[Saved data entries]
──────

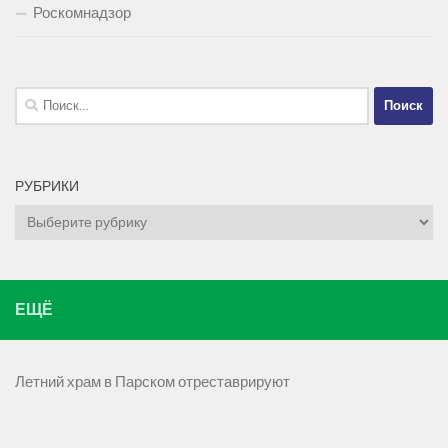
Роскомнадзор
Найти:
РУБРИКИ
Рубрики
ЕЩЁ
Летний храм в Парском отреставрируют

──────

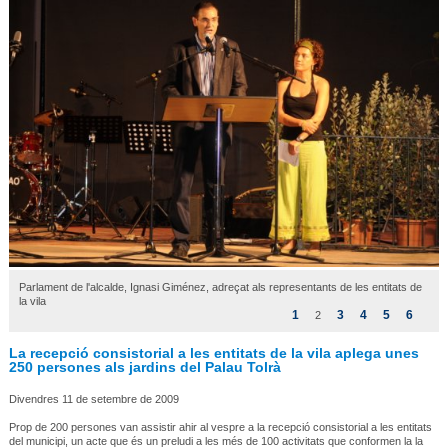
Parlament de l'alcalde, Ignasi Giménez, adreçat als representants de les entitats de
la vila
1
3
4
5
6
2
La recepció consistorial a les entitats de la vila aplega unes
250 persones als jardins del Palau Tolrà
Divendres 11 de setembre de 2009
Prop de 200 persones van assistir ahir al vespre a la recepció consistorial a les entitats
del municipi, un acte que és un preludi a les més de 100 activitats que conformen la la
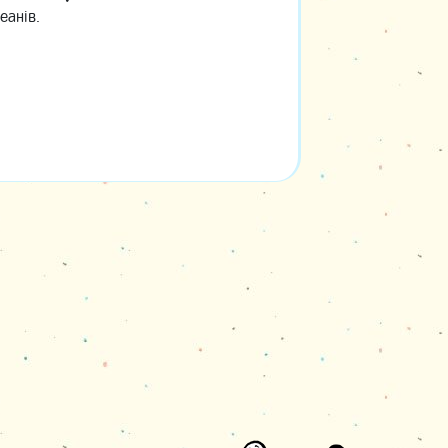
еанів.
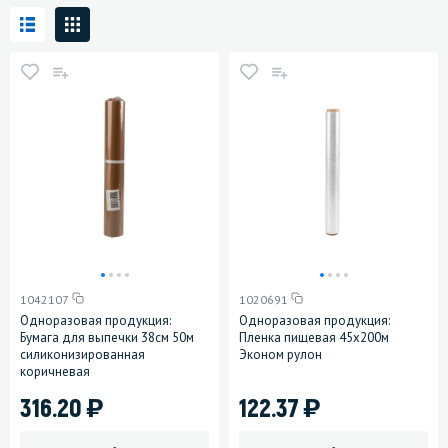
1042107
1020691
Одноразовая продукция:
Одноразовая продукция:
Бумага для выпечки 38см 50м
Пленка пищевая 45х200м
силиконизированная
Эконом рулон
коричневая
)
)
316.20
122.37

──────

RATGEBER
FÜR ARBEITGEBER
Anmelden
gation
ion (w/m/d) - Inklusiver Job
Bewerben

──────

[TASK REQUIREMENTS] Using the records above, repeat exactly the run of lines that starts with the line with "250 persones als jardins del Palau Tolrà" and goes on through the line with "Эконом рулон"; omit each picture.

[WRITTEN ANSWER]
250 persones als jardins del Palau Tolrà
Divendres 11 de setembre de 2009
Prop de 200 persones van assistir ahir al vespre a la recepció consistorial a les entitats
del municipi, un acte que és un preludi a les més de 100 activitats que conformen la la
еанів.
1042107
1020691
Одноразовая продукция:
Одноразовая продукция:
Бумага для выпечки 38см 50м
Пленка пищевая 45х200м
силиконизированная
Эконом рулон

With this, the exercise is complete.